N’étant pas un adepte inconditionnel du français restitué, je dois souligner combien le travail mené sous l’égide de Jean-Noël Laurenti s’avère ici convaincant. Si les finales, par exemple, sont prononcées, elles le sont avec douceur et une rare élégance. Et alors que la version des Arts Florissants versait dans une certaine austérité, les reprises musicales sur différentes strophes donnent ici matière à un renouvellement permanent, de telle sorte que jamais on n’ait l’impression de redites totalement similaires. C’est qu’encore une fois, le travail sur le texte s’est avéré prépondérant, tout entier au service d’un discours porteur de sens. En outre, l’art si subtil de l’ornementation permet à chaque strophe de bénéficier d’une caractérisation très soignée, avec d’infimes variations de tempo, des passages donnant lieu à retenue, des silences (proches des « petites pauses » que Couperin indique dans ses Leçons) et des doubles ornés (Bacilly et Collasse ne sont pas loin).

Couperin indiquait dans sa préface : « Si l’on peut joindre une basse de viole, ou de violon à l’accompagnement de l’orgue ou du clavecin, cela fera bien. » C’est bien l’option qui a été retenue fournissant une incroyable variété d’éclairages, trouvant ici peut-être encore plus de liberté.

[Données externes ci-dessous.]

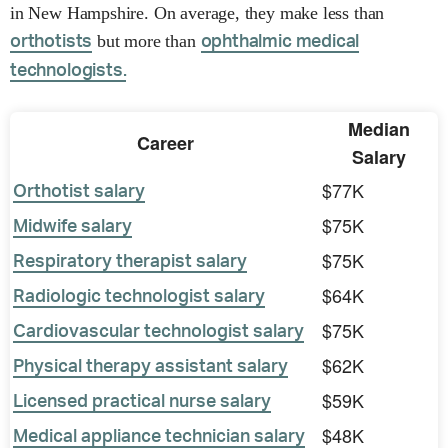
in New Hampshire. On average, they make less than
but more than
orthotists
ophthalmic medical
technologists.
Median
Career
Salary
$77K
Orthotist salary
$75K
Midwife salary
$75K
Respiratory therapist salary
$64K
Radiologic technologist salary
$75K
Cardiovascular technologist salary
$62K
Physical therapy assistant salary
$59K
Licensed practical nurse salary
$48K
Medical appliance technician salary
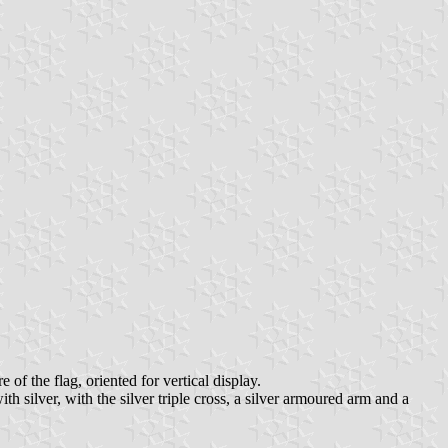
 of the flag, oriented for vertical display.
th silver, with the silver triple cross, a silver armoured arm and a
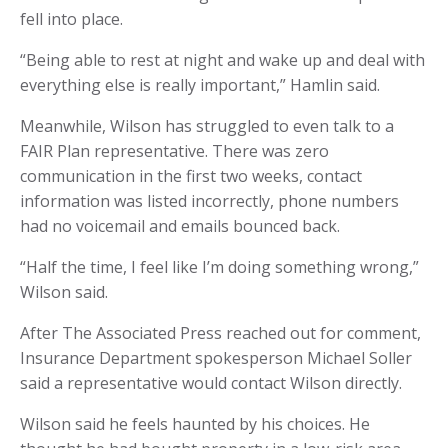
fell into place.
“Being able to rest at night and wake up and deal with
everything else is really important,” Hamlin said.
Meanwhile, Wilson has struggled to even talk to a
FAIR Plan representative. There was zero
communication in the first two weeks, contact
information was listed incorrectly, phone numbers
had no voicemail and emails bounced back.
“Half the time, I feel like I’m doing something wrong,”
Wilson said.
After The Associated Press reached out for comment,
Insurance Department spokesperson Michael Soller
said a representative would contact Wilson directly.
Wilson said he feels haunted by his choices. He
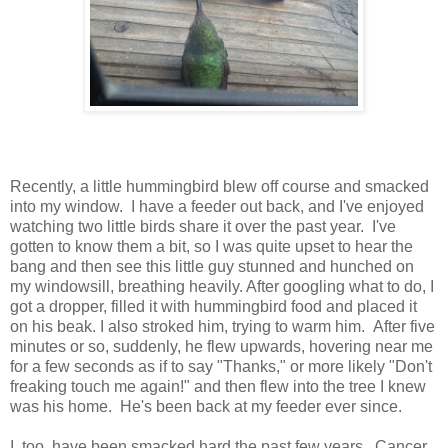
Recently, a little hummingbird blew off course and smacked
into my window. I have a feeder out back, and I've enjoyed
watching two little birds share it over the past year. I've
gotten to know them a bit, so I was quite upset to hear the
bang and then see this little guy stunned and hunched on
my windowsill, breathing heavily. After googling what to do, I
got a dropper, filled it with hummingbird food and placed it
on his beak. I also stroked him, trying to warm him. After five
minutes or so, suddenly, he flew upwards, hovering near me
for a few seconds as if to say "Thanks," or more likely "Don't
freaking touch me again!" and then flew into the tree I knew
was his home. He's been back at my feeder ever since.
I, too, have been smacked hard the past few years. Cancer,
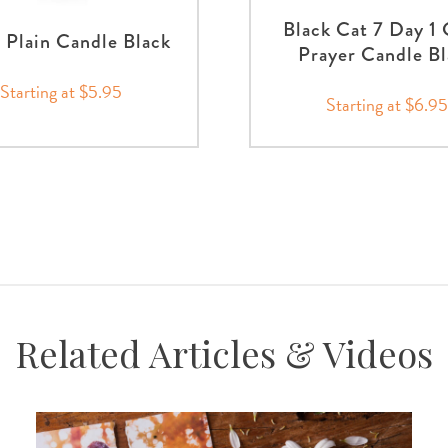
Black Cat 7 Day 1 
 Plain Candle Black
Prayer Candle Bl
Starting at $5.95
Starting at $6.95
Related Articles & Videos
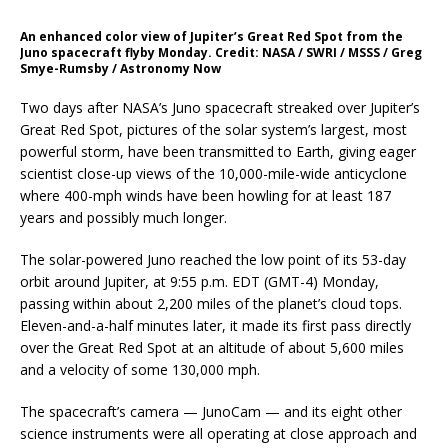
An enhanced color view of Jupiter’s Great Red Spot from the
Juno spacecraft flyby Monday. Credit: NASA / SWRI / MSSS / Greg
Smye-Rumsby / Astronomy Now
Two days after NASA’s Juno spacecraft streaked over Jupiter’s
Great Red Spot, pictures of the solar system’s largest, most
powerful storm, have been transmitted to Earth, giving eager
scientist close-up views of the 10,000-mile-wide anticyclone
where 400-mph winds have been howling for at least 187
years and possibly much longer.
The solar-powered Juno reached the low point of its 53-day
orbit around Jupiter, at 9:55 p.m. EDT (GMT-4) Monday,
passing within about 2,200 miles of the planet’s cloud tops.
Eleven-and-a-half minutes later, it made its first pass directly
over the Great Red Spot at an altitude of about 5,600 miles
and a velocity of some 130,000 mph.
The spacecraft’s camera — JunoCam — and its eight other
science instruments were all operating at close approach and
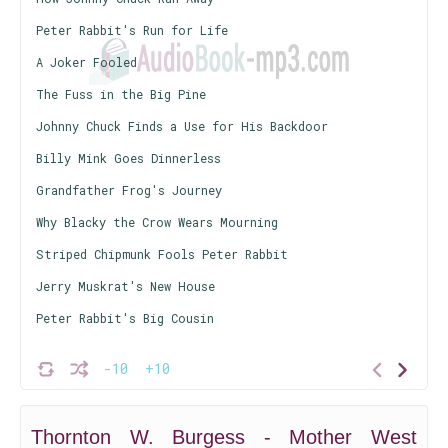
Peter Rabbit's Run for Life
A Joker Fooled
The Fuss in the Big Pine
Johnny Chuck Finds a Use for His Backdoor
Billy Mink Goes Dinnerless
Grandfather Frog's Journey
Why Blacky the Crow Wears Mourning
Striped Chipmunk Fools Peter Rabbit
Jerry Muskrat's New House
Peter Rabbit's Big Cousin
-10
+10
Thornton W. Burgess - Mother West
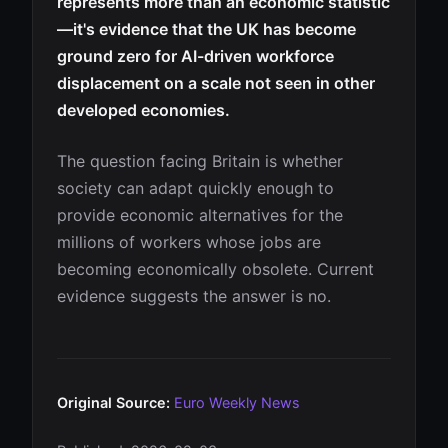
represents more than an economic statistic
—it's evidence that the UK has become
ground zero for AI-driven workforce
displacement on a scale not seen in other
developed economies.
The question facing Britain is whether
society can adapt quickly enough to
provide economic alternatives for the
millions of workers whose jobs are
becoming economically obsolete. Current
evidence suggests the answer is no.
Original Source:
Euro Weekly News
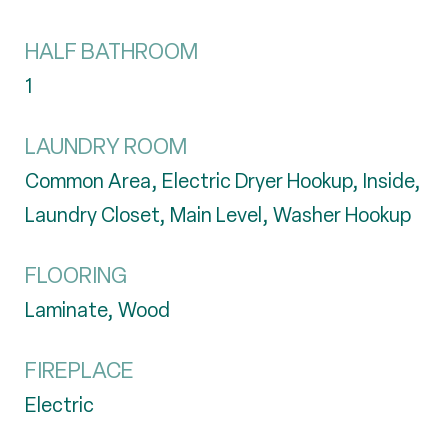
HALF BATHROOM
1
LAUNDRY ROOM
Common Area, Electric Dryer Hookup, Inside,
Laundry Closet, Main Level, Washer Hookup
FLOORING
Laminate, Wood
FIREPLACE
Electric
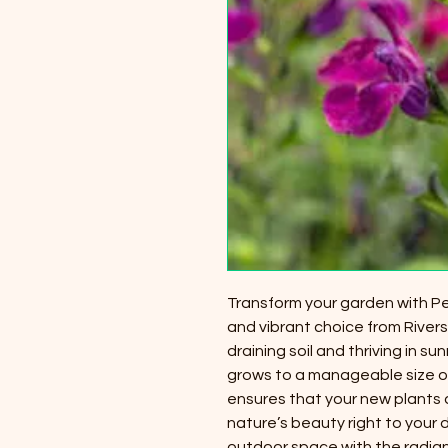
Transform your garden with Per
and vibrant choice from Riversi
draining soil and thriving in su
grows to a manageable size of
ensures that your new plants a
nature’s beauty right to your
outdoor space with the radiant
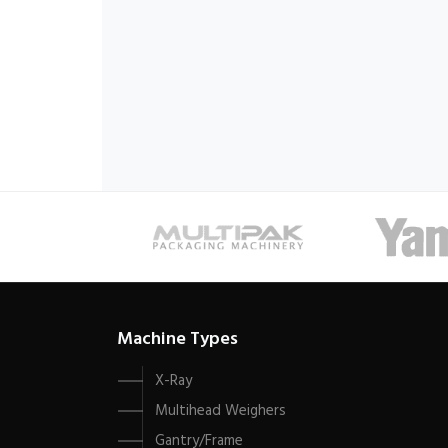
Machine Types
X-Ray
Multihead Weighers
Gantry/Frame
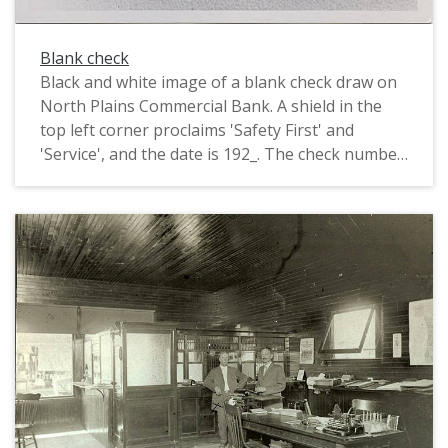
Blank check
Black and white image of a blank check draw on
North Plains Commercial Bank. A shield in the
top left corner proclaims 'Safety First' and
'Service', and the date is 192_. The check number
appears to be 12.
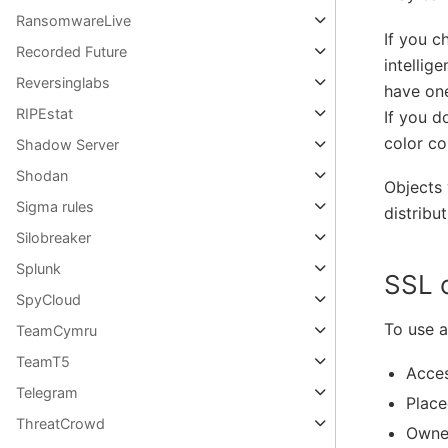
RansomwareLive
If you c
Recorded Future
intellig
Reversinglabs
have one
RIPEstat
If you d
color co
Shadow Server
Shodan
Objects 
Sigma rules
distribut
Silobreaker
Splunk
SSL 
SpyCloud
To use a
TeamCymru
TeamT5
Acces
Telegram
Place
ThreatCrowd
Owne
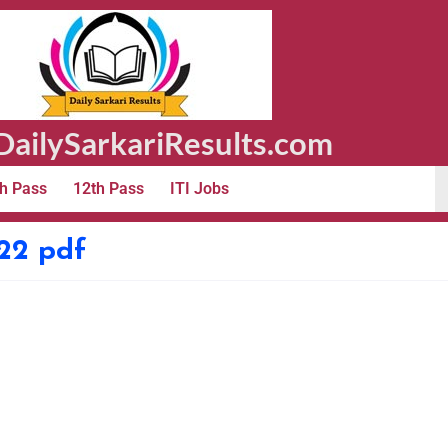
ailySarkariResults.com
h Pass
12th Pass
ITI Jobs
022 pdf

Clavecin et orgue (Stéphane Fuget très inventif et dénué de bavardage), Lucile Boulanger (admirable basse de viole), Alice Coquart (basse de violon fournissant une assise solide) et Pierre Rinderknecht (théorbe raffiné) tissent une trame d’une rare richesse, faisant de leurs instruments des protagonistes à part entière qui chantent et déclament à l’instar des voix. Ne se bornant pas à accompagner, ceux-ci concertent, généreusement servis par une prise de son qui ne les repousse pas à l’arrière-plan comme trop souvent.

Le Motet du jour de Pâques s’offre comme une synthèse puisqu’en quelques minutes se trouvent rassemblées toutes les qualités qui ont été développés lors des trois Leçons et du Cantique. Des guirlandes de doubles croches inaugurales et une basse qui vrombit (la pierre du tombeau roule…) donnent lieu à une acclamation particulièrement jubilatoire (Victoria), libérant la tension qui s’est accumulée au terme de la Semaine Sainte. Après deux récits, c’est un climat d’adoration qui nous étreint à nouveau sur O Jesus, O Salus, Lux et Vita avant que n’éclate de nouveau une joie dansante irrésistible sur l’Alluya final.

Lecteur, tu l’auras compris, ces lauriers sont amplement mérités. Dans son incontournable biographie de Couperin, le regretté Philippe Beaussant disait au sujet de la fin de la troisième Leçon : « Je ne crois pas qu’on ait jamais mieux compris l’essence du cantique de Jérémie, que par ce nom transfiguré (Jerusalem) en chant, métamorphosé lui-même en lamentation, et qui la contient tout entière. » Paraphrasons ce propos et disons pour finir : je ne crois pas qu’on ait jamais mieux compris - que Stéphane Fuget et ses musiciens, l’essence même de cette musique portant l’éloquence sacrée au pinacle.